Le couple Gauthier éteint par une petite vie se dynamise à tour de rôle en craignant pour la vie de l’autre.
« Le ciel est à vous » est avant tout le cadeau offert à une Mère éjectée de ses fourneaux ayant la possibilité de vivre une passion découverte suite à une illumination. Une femme en bleu de travail rivée aux manettes dans les airs apprend la ténacité et l’ambition menant vers l’élaboration d’une identité teintée d’égoïsme surtout envers une progéniture rêvant également d’une autre vie mais dans une autre discipline.
On pense que pour soi en délaissant les devoirs ménagers et les besoins de ceux que l’on distingue de moins en moins. Un mécanisme d’auto détermination s’établit sur un monceau de préjugés et de contraintes. Les incertitudes d’un vol sont plus salutaires qu’une vie familiale sans surprises.
Thérèse Gauthier redécouvre ce que d’autres ont offertes à la résignation, une peur et une inconscience livrée à une mécanique incertaine mais garante de sensations, un contexte d’homme conquis brillamment par une femme ne subissant plus de choix imposés par la distribution des rôles dans la société.
Pierre Gauthier devient féminin, cloisonné dans un espace réduit, harcelé de reproches, rongé par l’anxiété, un transfert logique suite à l’acquisition d’un nouveau statut sédentaire.
La mère n’est plus la, elle est dans les nuages et porte le nom de femme. "
Un film solide mais pas très palpitant par contre vu la période de tournage le parti pris féministe était osé comme celle de faire voler des avions symboles de liberté.
Film au scénario mal construit, mal filmé (plans trop longs, pas de rythme) et aux dialogues affligeants (jamais dans la vie les gens disent ce qu’on a fait dire aux acteurs, il y a une espèce d’explicitation permanente des sentiments qui est totalement ridicule. C’est le syndrome des acteurs marionnettes). Film qui fait très amateur, très maladroit, d’un bout à l’autre.

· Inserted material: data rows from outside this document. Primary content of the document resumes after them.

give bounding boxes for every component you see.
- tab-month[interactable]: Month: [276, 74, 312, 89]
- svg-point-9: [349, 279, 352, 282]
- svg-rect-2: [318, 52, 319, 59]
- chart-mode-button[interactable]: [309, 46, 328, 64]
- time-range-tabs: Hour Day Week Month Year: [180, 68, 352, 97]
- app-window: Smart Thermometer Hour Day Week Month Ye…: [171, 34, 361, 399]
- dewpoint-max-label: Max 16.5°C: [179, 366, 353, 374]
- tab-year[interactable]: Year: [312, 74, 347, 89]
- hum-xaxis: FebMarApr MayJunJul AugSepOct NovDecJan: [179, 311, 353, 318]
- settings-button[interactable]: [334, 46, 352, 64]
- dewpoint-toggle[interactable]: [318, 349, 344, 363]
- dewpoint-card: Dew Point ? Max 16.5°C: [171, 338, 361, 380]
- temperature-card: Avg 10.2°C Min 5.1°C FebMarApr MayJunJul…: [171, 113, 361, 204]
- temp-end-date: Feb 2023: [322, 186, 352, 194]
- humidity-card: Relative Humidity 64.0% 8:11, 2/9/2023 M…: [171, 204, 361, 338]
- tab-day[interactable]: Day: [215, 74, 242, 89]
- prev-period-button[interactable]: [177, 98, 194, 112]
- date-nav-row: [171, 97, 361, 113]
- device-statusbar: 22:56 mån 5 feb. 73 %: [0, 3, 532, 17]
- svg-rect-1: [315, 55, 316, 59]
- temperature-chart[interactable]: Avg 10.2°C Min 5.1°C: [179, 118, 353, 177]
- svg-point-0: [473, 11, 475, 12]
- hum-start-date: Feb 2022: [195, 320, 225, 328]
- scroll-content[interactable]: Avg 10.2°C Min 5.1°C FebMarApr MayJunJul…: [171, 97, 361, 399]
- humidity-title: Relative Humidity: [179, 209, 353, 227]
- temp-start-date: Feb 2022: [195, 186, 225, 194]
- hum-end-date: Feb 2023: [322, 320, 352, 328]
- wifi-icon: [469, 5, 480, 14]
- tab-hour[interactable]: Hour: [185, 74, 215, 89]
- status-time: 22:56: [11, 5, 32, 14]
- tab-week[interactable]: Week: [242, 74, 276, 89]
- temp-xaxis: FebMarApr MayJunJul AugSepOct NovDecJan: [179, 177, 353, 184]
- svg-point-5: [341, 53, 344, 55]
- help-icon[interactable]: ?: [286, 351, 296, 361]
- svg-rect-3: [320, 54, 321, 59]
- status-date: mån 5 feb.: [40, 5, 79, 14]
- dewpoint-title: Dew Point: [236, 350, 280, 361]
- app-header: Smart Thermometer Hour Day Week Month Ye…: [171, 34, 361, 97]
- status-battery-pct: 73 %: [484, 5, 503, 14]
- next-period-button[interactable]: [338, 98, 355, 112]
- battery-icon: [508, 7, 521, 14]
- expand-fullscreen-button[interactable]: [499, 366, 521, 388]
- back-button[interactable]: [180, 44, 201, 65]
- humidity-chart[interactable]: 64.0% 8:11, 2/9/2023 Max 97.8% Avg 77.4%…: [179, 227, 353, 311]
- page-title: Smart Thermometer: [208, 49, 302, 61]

le ciel est à vous a souffert de son image pétainiste car ayant été promu par un journaliste vichyiste et vu par Pétain ,il a connu un grand succès populaire sous l'occupation. Pourtant mis à part qu'il parle des petits gens qui selon la propagande vichy sont la "vraie France" ce film n'a rien d'idéologique ou réactionnaire et montre au contraire un couple qui met en danger sa famille pour vivre sa passion aventureuse. Le film arrive à donner chair à deux personnages qui ont réellement existé en livrant leur portrait psychologique de manière réaliste (avec leurs qualités mais aussi leurs défauts )Cela dit je préfère à la gentillesse de ce film touchant mais un peu vieillissant la noirceur du corbeau, autre grand film qui a été réalisé sous l'occupation et qui est nettement plus marquant.
Basé sur l’histoire vraie d’Andrée Dupeyron, épouse d’un garagiste, qui a battu en 1938 un record de vitesse en avion, « Le Ciel est à vous » nous offre d’abord un superbe portrait de femme, à la fois mère et femme d’action, un portrait féministe bien en avance sur son temps. C'est aussi un film, réalisé pendant l’occupation, profondément anti-vichyste : Grémillon y exalte le féminisme au moment où le pouvoir en place considère que la seule véritable place de la femme est au foyer, ce que ne manque pas de rappeler le film dans la séquence où le comité refuse la subvention au couple sous le même prétexte. Par ailleurs, sous l’aspect trompeur d’un film plein de « bons sentiments », Grémillon nous offre aussi une œuvre d’une grande subtilité et d’une étonnante ambiguïté. Car, dès le premier plan, qui nous montre une file indienne d’orphelins dont on ne comprend pas bien au début le rapport avec le film, se profile le sort funeste qui attend notre couple passionné d’aviation. Pourtant, la fin n’est-elle pas heureuse ? Sans doute, mais elle ne l’est que par un renversement qui arrive vraiment au dernier moment et qui peut sembler un peu irréel. C’est sans doute pour cela que cette file d’orphelins revient aussi dans le dernier plan du film, comme si elle remettait en question cette fin heureuse et confirmait le sort qui guette les enfants du couple.